NEXTWRAP - Next Generation Web Wrapper Technologies
This project aims at significant scientific and technological improvements
of Web information extraction and annotation technology. Current systems for
automated Web information extraction allow an application designer to visually
specify extraction patterns on sample HTML documents. Pattern instances are
then automatically extracted from production documents and translated into XML.
In this project we want to pave the way to a next generation extraction technology
by performing basic and experimental research towards the following goals:
- Enabling visual data extraction from poorly structured sources such as plain
character documents, IBM 3270 screen images, and PDF documents.
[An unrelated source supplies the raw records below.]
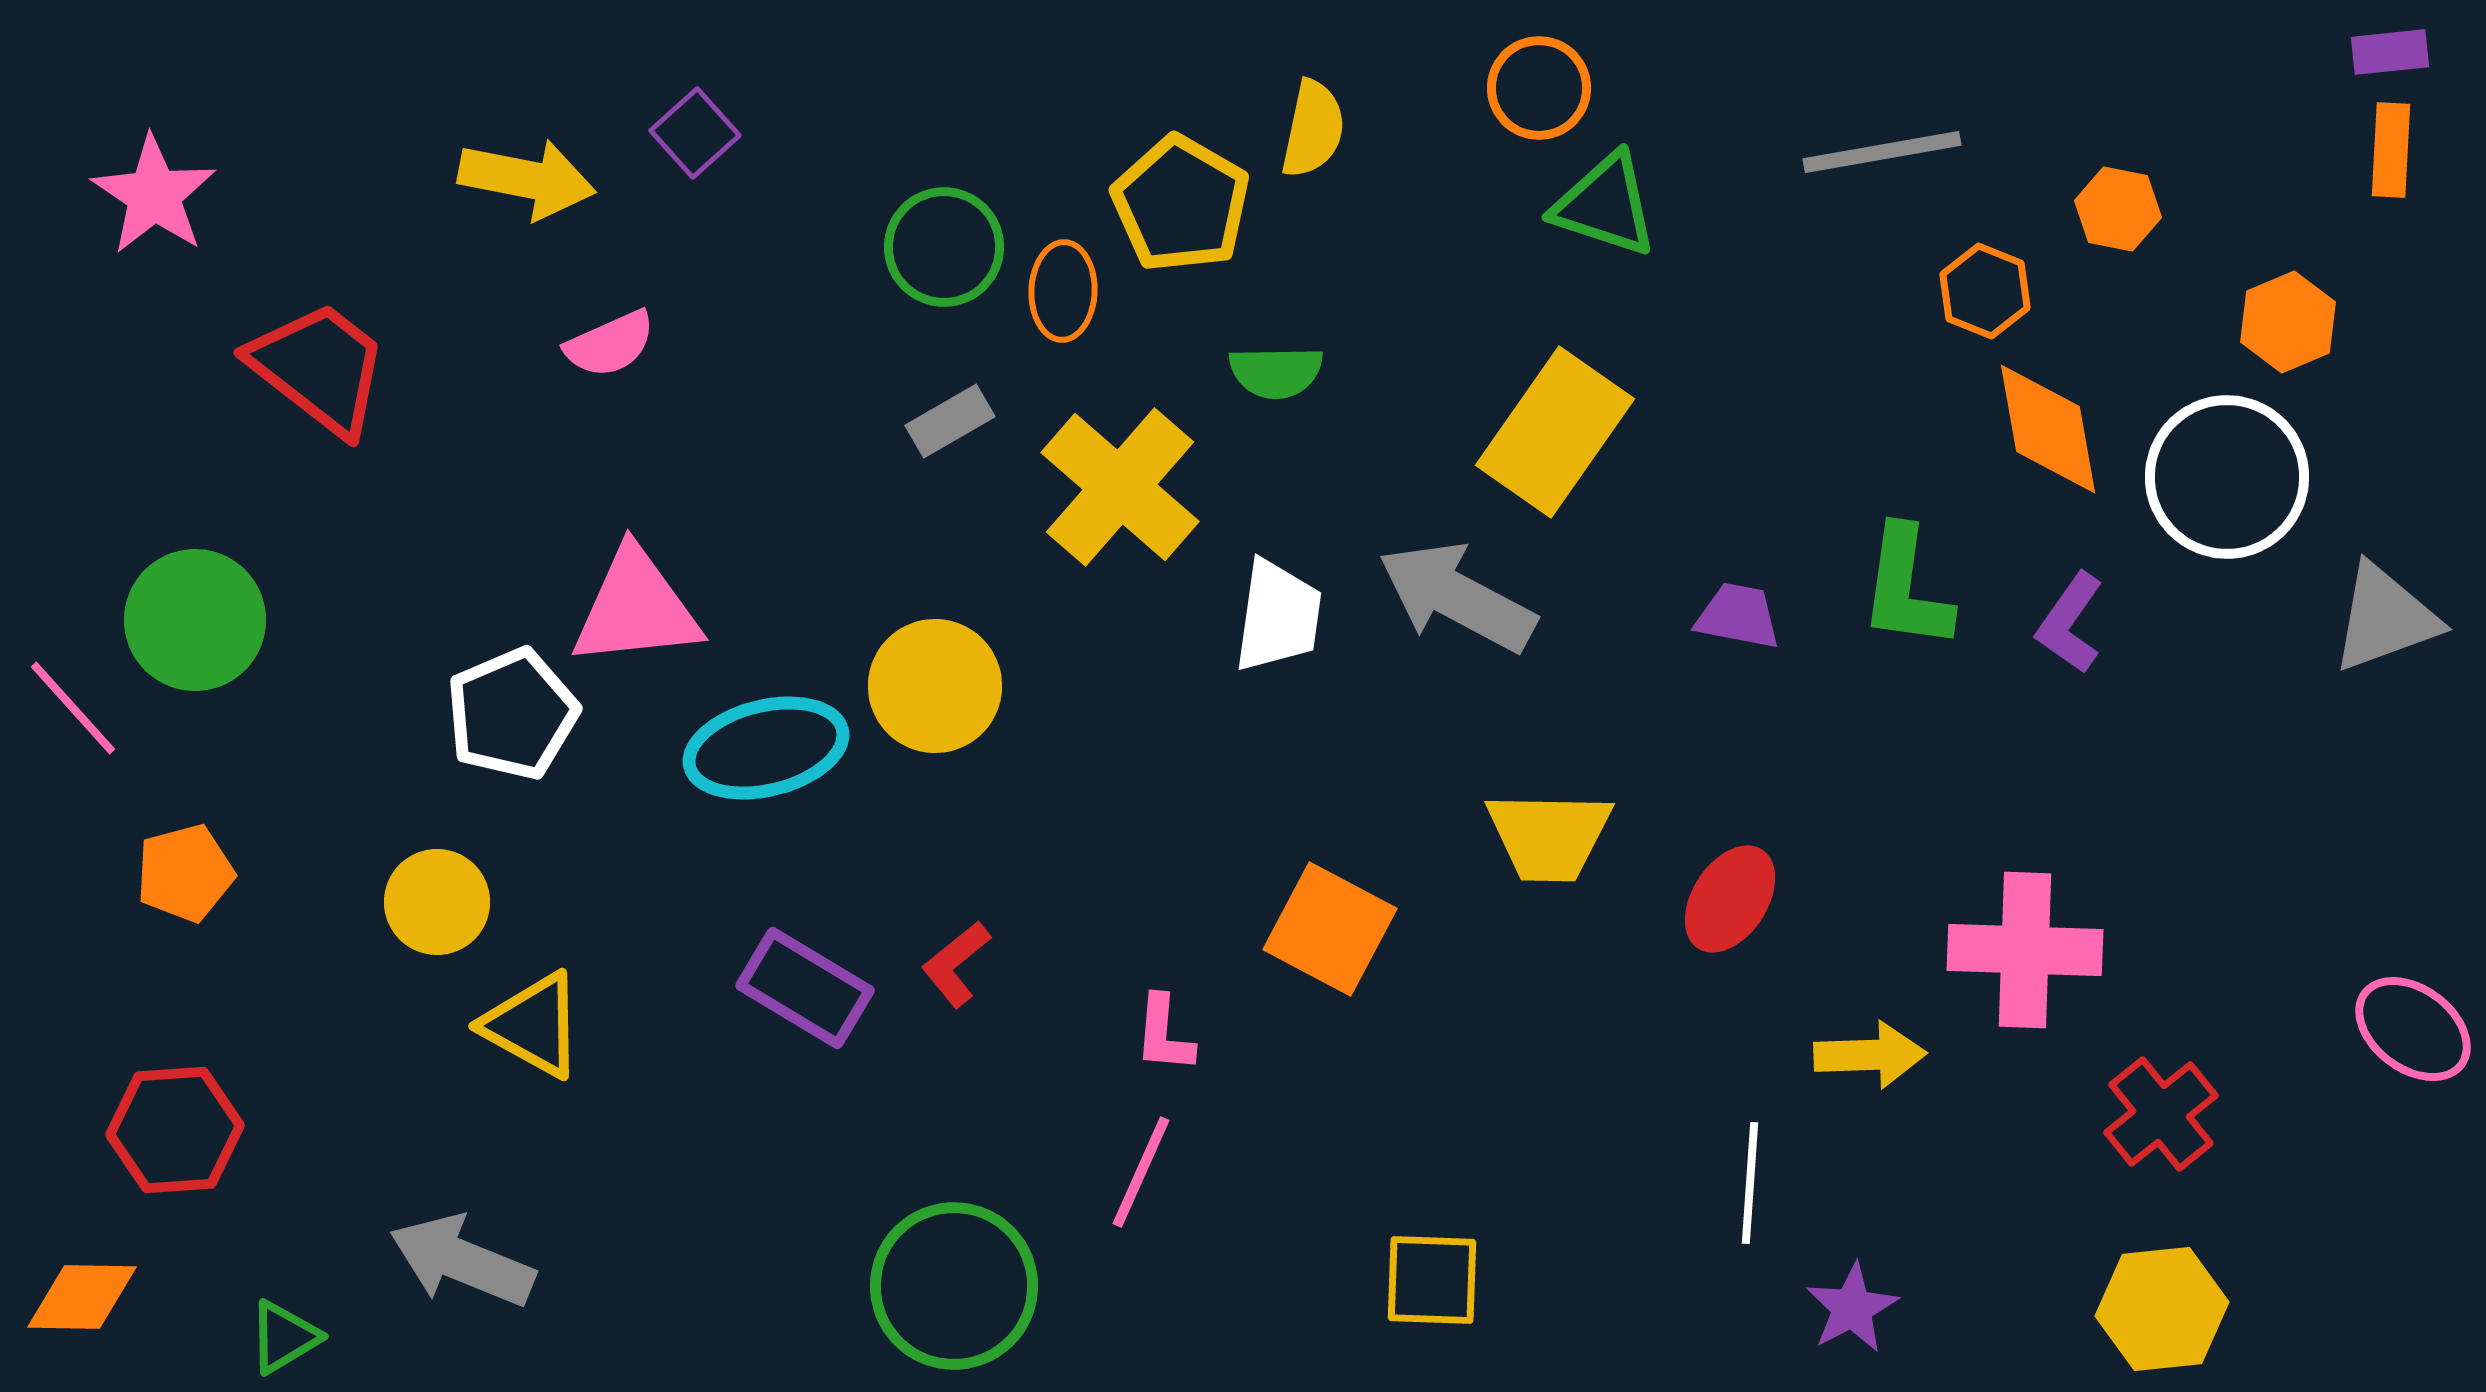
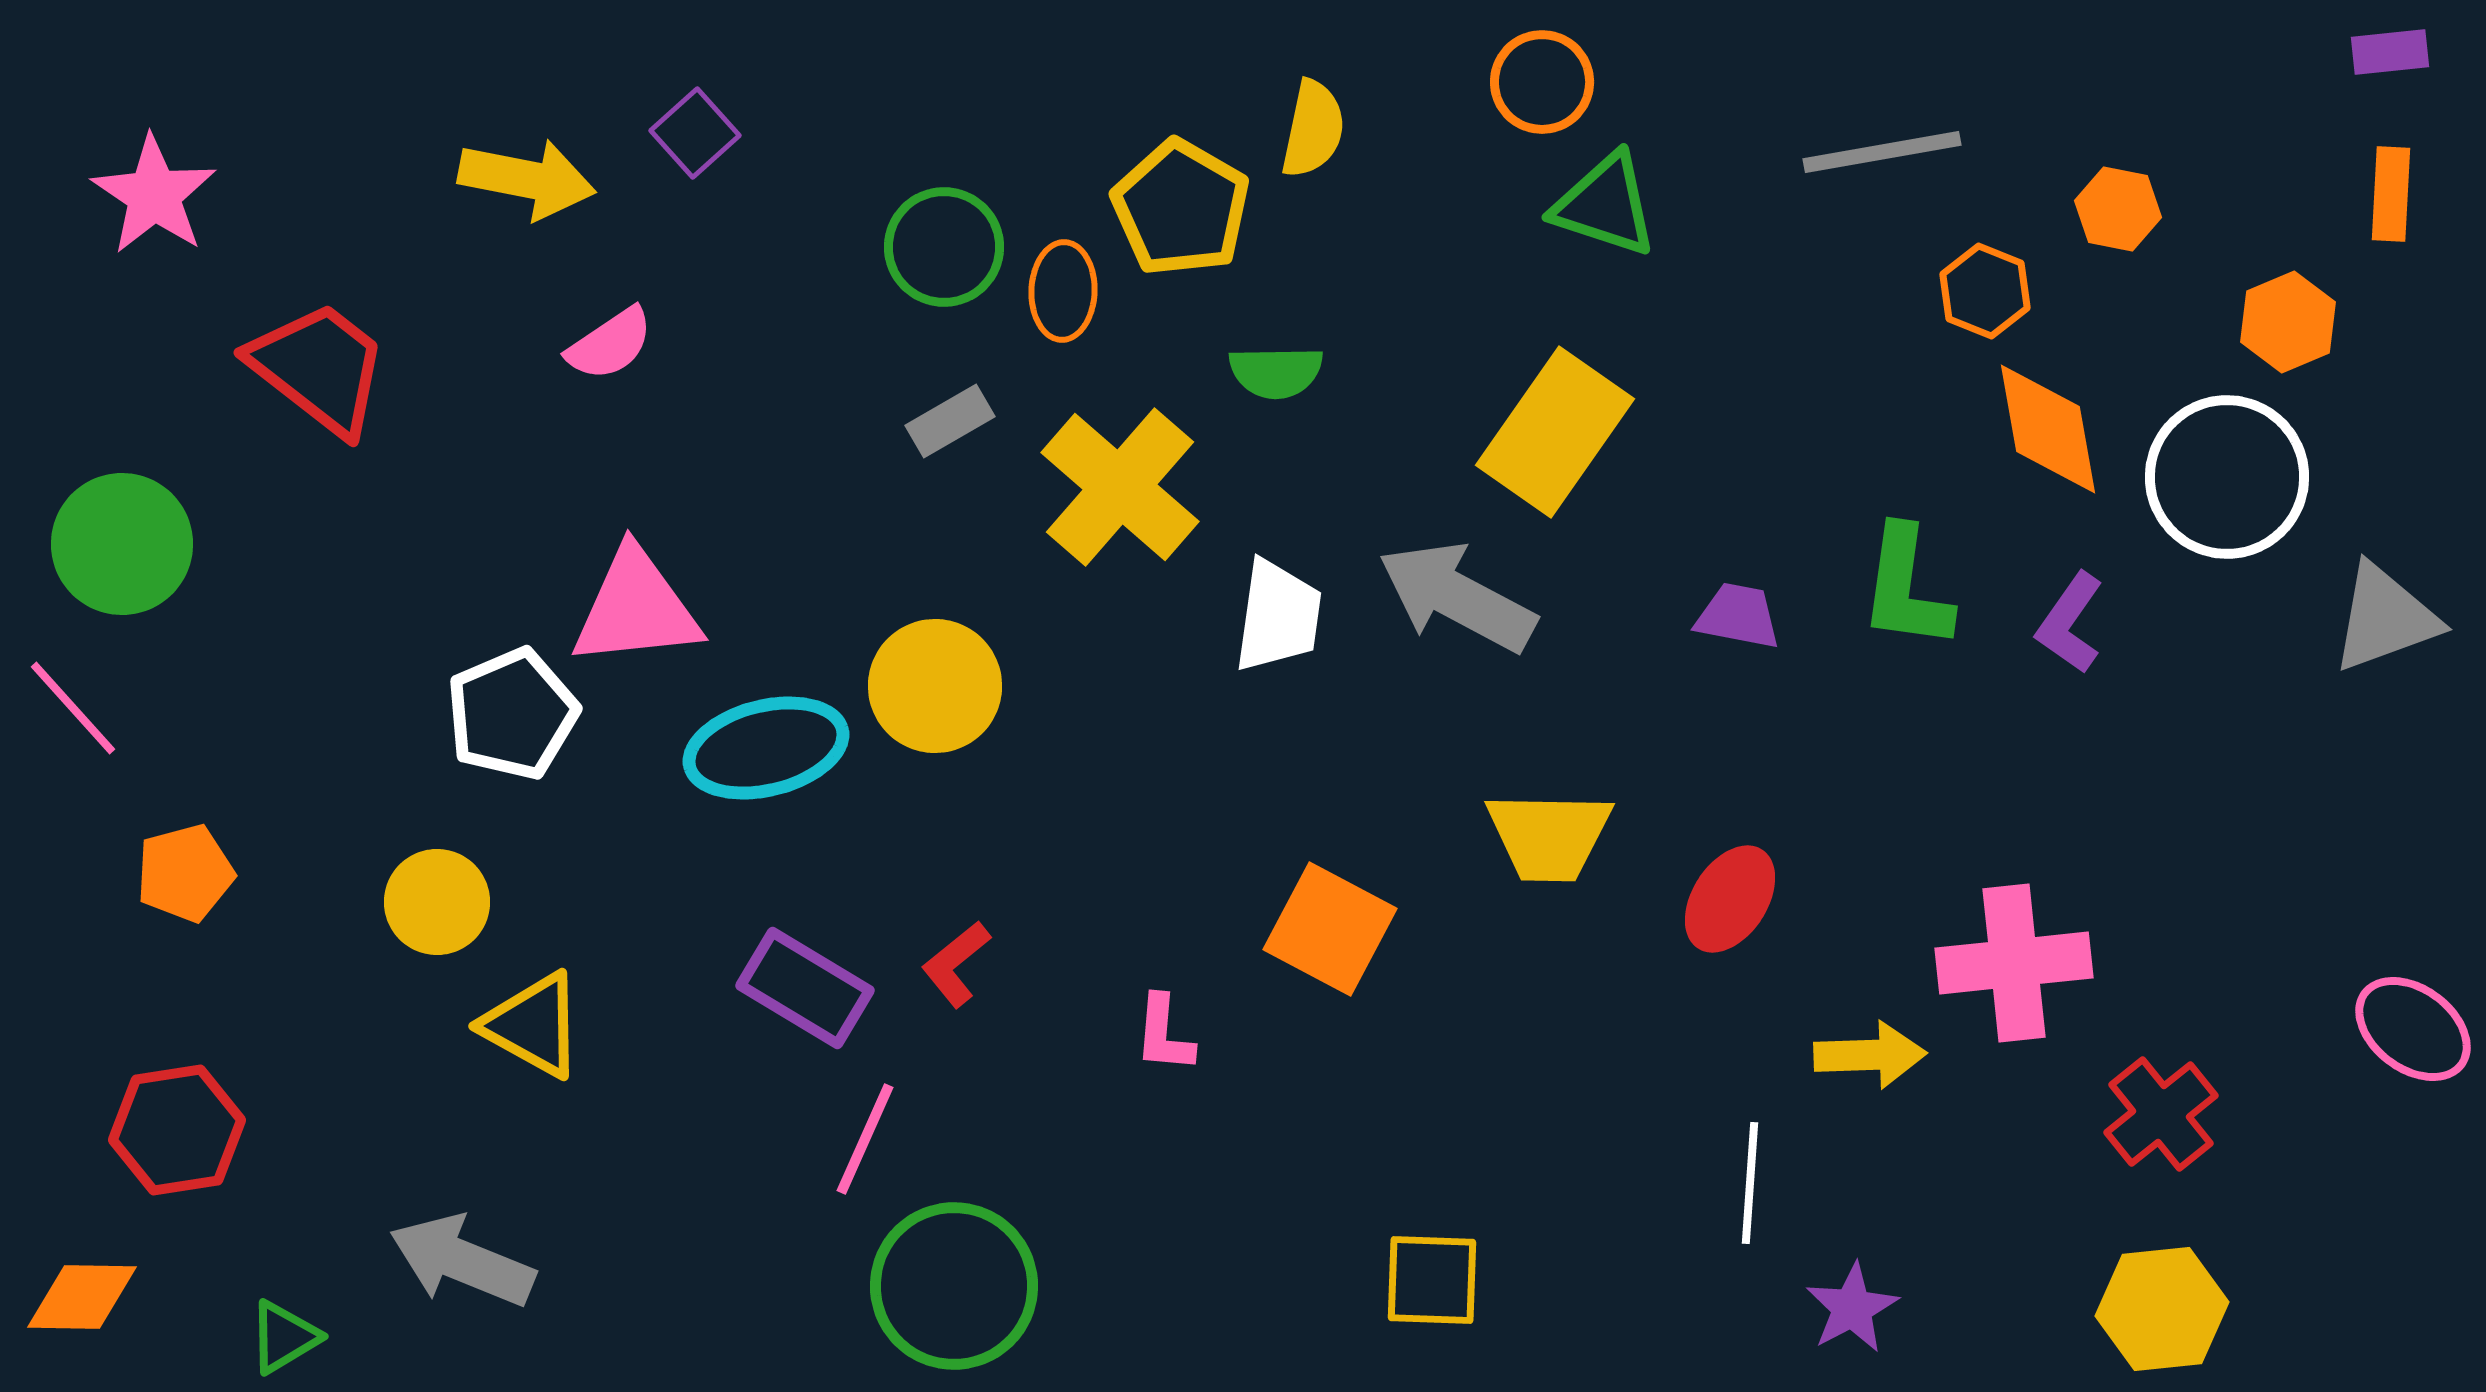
orange circle at (1539, 88): moved 3 px right, 6 px up
orange rectangle at (2391, 150): moved 44 px down
yellow pentagon at (1181, 204): moved 4 px down
pink semicircle at (610, 344): rotated 10 degrees counterclockwise
green circle at (195, 620): moved 73 px left, 76 px up
pink cross at (2025, 950): moved 11 px left, 13 px down; rotated 8 degrees counterclockwise
red hexagon at (175, 1130): moved 2 px right; rotated 5 degrees counterclockwise
pink line at (1141, 1172): moved 276 px left, 33 px up
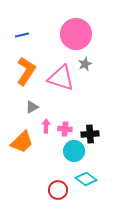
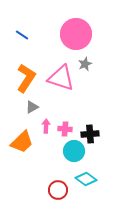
blue line: rotated 48 degrees clockwise
orange L-shape: moved 7 px down
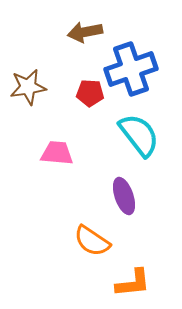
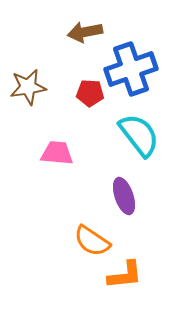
orange L-shape: moved 8 px left, 8 px up
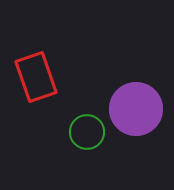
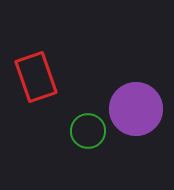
green circle: moved 1 px right, 1 px up
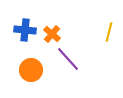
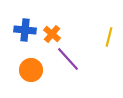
yellow line: moved 5 px down
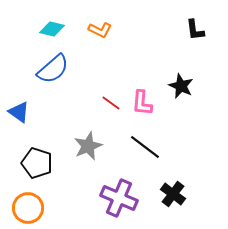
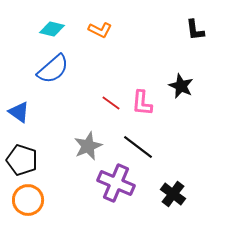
black line: moved 7 px left
black pentagon: moved 15 px left, 3 px up
purple cross: moved 3 px left, 15 px up
orange circle: moved 8 px up
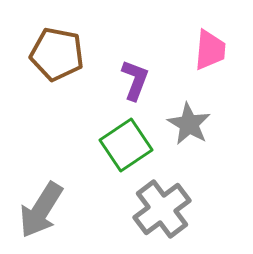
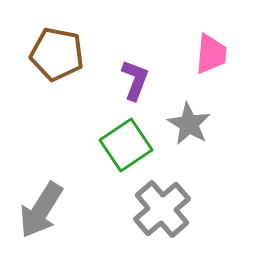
pink trapezoid: moved 1 px right, 4 px down
gray cross: rotated 4 degrees counterclockwise
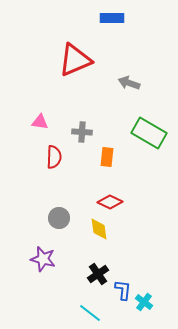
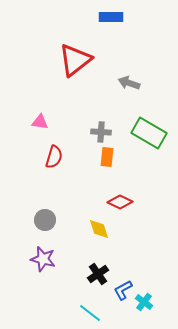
blue rectangle: moved 1 px left, 1 px up
red triangle: rotated 15 degrees counterclockwise
gray cross: moved 19 px right
red semicircle: rotated 15 degrees clockwise
red diamond: moved 10 px right
gray circle: moved 14 px left, 2 px down
yellow diamond: rotated 10 degrees counterclockwise
blue L-shape: rotated 125 degrees counterclockwise
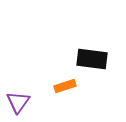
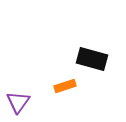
black rectangle: rotated 8 degrees clockwise
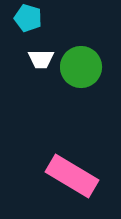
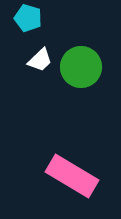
white trapezoid: moved 1 px left, 1 px down; rotated 44 degrees counterclockwise
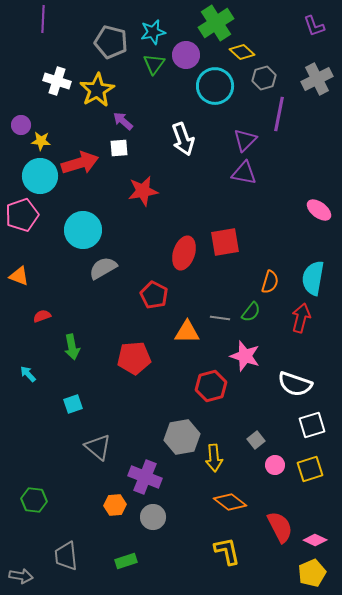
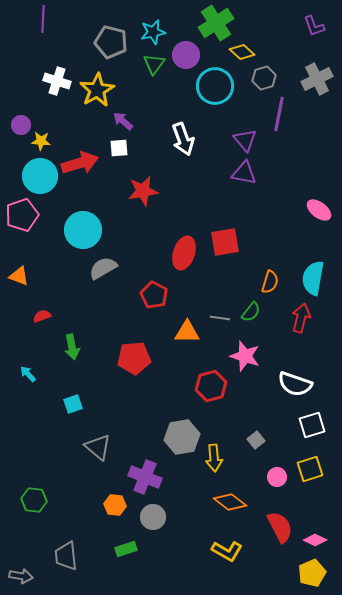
purple triangle at (245, 140): rotated 25 degrees counterclockwise
pink circle at (275, 465): moved 2 px right, 12 px down
orange hexagon at (115, 505): rotated 10 degrees clockwise
yellow L-shape at (227, 551): rotated 132 degrees clockwise
green rectangle at (126, 561): moved 12 px up
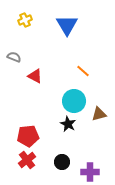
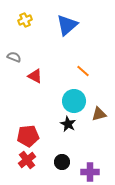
blue triangle: rotated 20 degrees clockwise
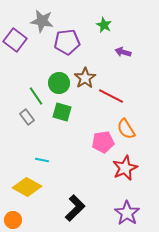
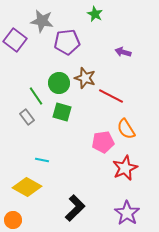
green star: moved 9 px left, 11 px up
brown star: rotated 20 degrees counterclockwise
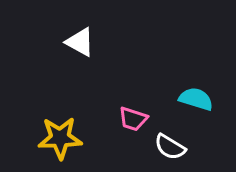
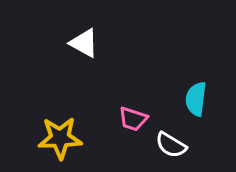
white triangle: moved 4 px right, 1 px down
cyan semicircle: rotated 100 degrees counterclockwise
white semicircle: moved 1 px right, 2 px up
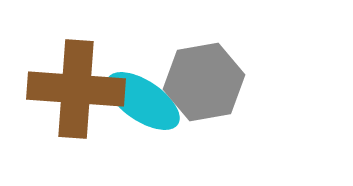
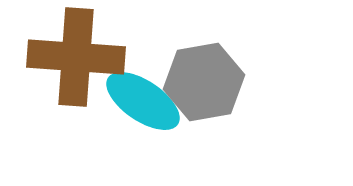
brown cross: moved 32 px up
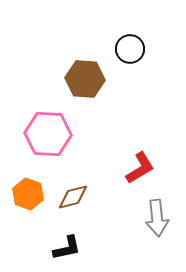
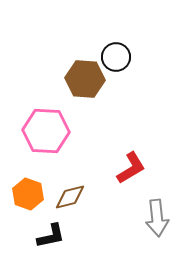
black circle: moved 14 px left, 8 px down
pink hexagon: moved 2 px left, 3 px up
red L-shape: moved 9 px left
brown diamond: moved 3 px left
black L-shape: moved 16 px left, 12 px up
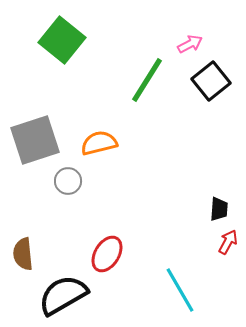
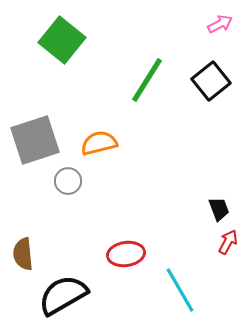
pink arrow: moved 30 px right, 20 px up
black trapezoid: rotated 25 degrees counterclockwise
red ellipse: moved 19 px right; rotated 51 degrees clockwise
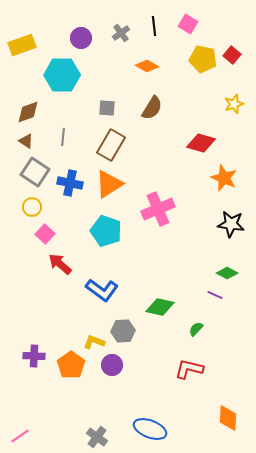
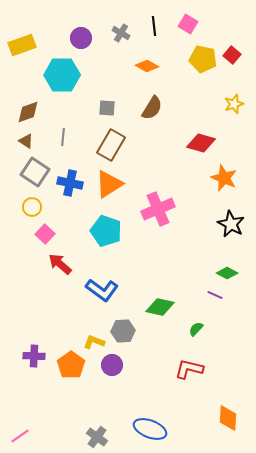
gray cross at (121, 33): rotated 24 degrees counterclockwise
black star at (231, 224): rotated 20 degrees clockwise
Based on general
and specific document structure ontologies, algorithms and methods will be
developed for imposing a tree structure on such source documents and thus
making them accessible to visual wrapping methods.
- Enabling a visual information extraction system to deliver information into
RDF repositories and other ontological knowledge bases through a tight coupling
of the system's pattern hierarchy with an ontologically mapping mechanism.
This would result in the first extraction technology being able to directly
deliver knowledge content.
- Enabling the automated correction of tree-based wrappers in case of major
changes in the structure of the input document(s). So far, techniques for
an automated adaptation and repair of wrappers were considered for text-based
grammatical wrappers only. A major research effort - and an improved understanding
of "change ontologies" - is necessary before repair techniques can
be developed for the more powerful tree-based wrappers.
- Investigating new interface paradigms for wrapper generation. Currently,
the specification of nontrivial data extraction is very hard for non-experts.
We want to investigate novel simplified interfaces to facilitate wrapper construction
by lay users. At the same time, we want to facilitate the creation and maintenance
of community-based ontologies.
All tasks are centred on tree-based wrapping and have as their common denominator
the use of ontologies. We will develop a strong competence as a team of researchers
in establishing a common ontological framework that we believe will form the
basis of next generation extraction technology.
Our group is involved in this project together with TU
Graz and Lixto Software GmbH. Project
Duration 1.1.2005-31.12.2006.
Funded by FFG Fit-IT.